GKR Hemas sendiri percaya bahwa, partisipasi perempuan sangat penting untuk menciptakan kebijakan yang inklusif dan berbasis pada keadilan gender.
Bahkan ia juga turut memperjuangkan perlindungan terhadap anak dan tentu saja terhadap perempuan. Ia juga terus mendukung kebijakan dan memastikan mereka bebas dari kekerasan, eksploitasi, dan diskriminasi. Salah satunya adalah terkait penguatan undang-undang yang melindungi perempuan dari kekerasan dalam rumah tangga (KDRT), pelecehan seksual dan kekerasan berbasis gender lainnya.Â
Sebagai seorang tokoh yang kuat dalam visi mempertahankan dan melestarikan budaya, GKR Hemas patut mendapatkan acungan jempol. Menjadi tokoh wanita yang tak acuh pada budaya dan bagaimana tetap mengkedepannya wanita di dalam tiap programmer dan kontribusinya dalam membangun negeri. Dalam beberapa aspek tadi, berupa pelestarian budaya, bahkan hingga bagaimana memanfaatkan budaya dalam peningkatan ekonomi seperti membantu pengrajin batik. Dimana GKR Hemas mendahulukan wanita sebagai peranan pengrajin batik itu.

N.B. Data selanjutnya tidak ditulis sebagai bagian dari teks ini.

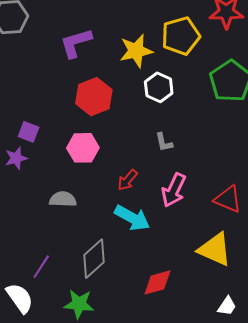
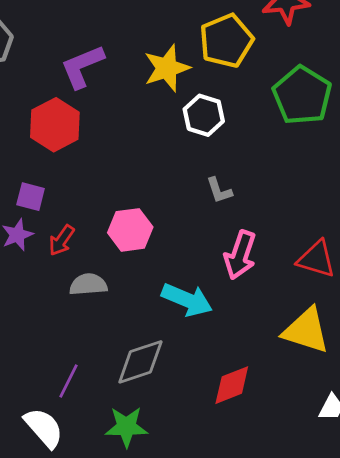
red hexagon: (94, 97) -> (55, 125), moved
pink hexagon: (83, 148) -> (130, 230), moved
red arrow: (128, 180) -> (61, 240), moved
gray diamond: (94, 259) -> (140, 362), turned 30

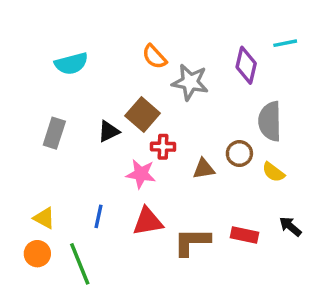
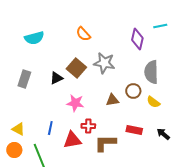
gray star: (190, 82) -> (104, 63), moved
red cross: (163, 147) -> (88, 126), moved
red triangle: (148, 221) -> (72, 140), moved
red rectangle: (244, 235) -> (134, 130), moved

Baik dalam kancah politik, GKR Hemas juga terus memberikan advokasi dan penguatan terhadap bagaimana perempuan mampu memberikan kontribusinya. Beliau juga banyak memberikan kepedulian terhadap pendidikan yang ada di Indonesia, dibalut dalam kebudayaan, menjujung nilai-nilai moral dan kearifan lokal, beliau berhasil dipandang sebagai seorang ratu, seorang bangsawan, seorang politikus, dan seseorang yang menjadi panutan bagi rakyat.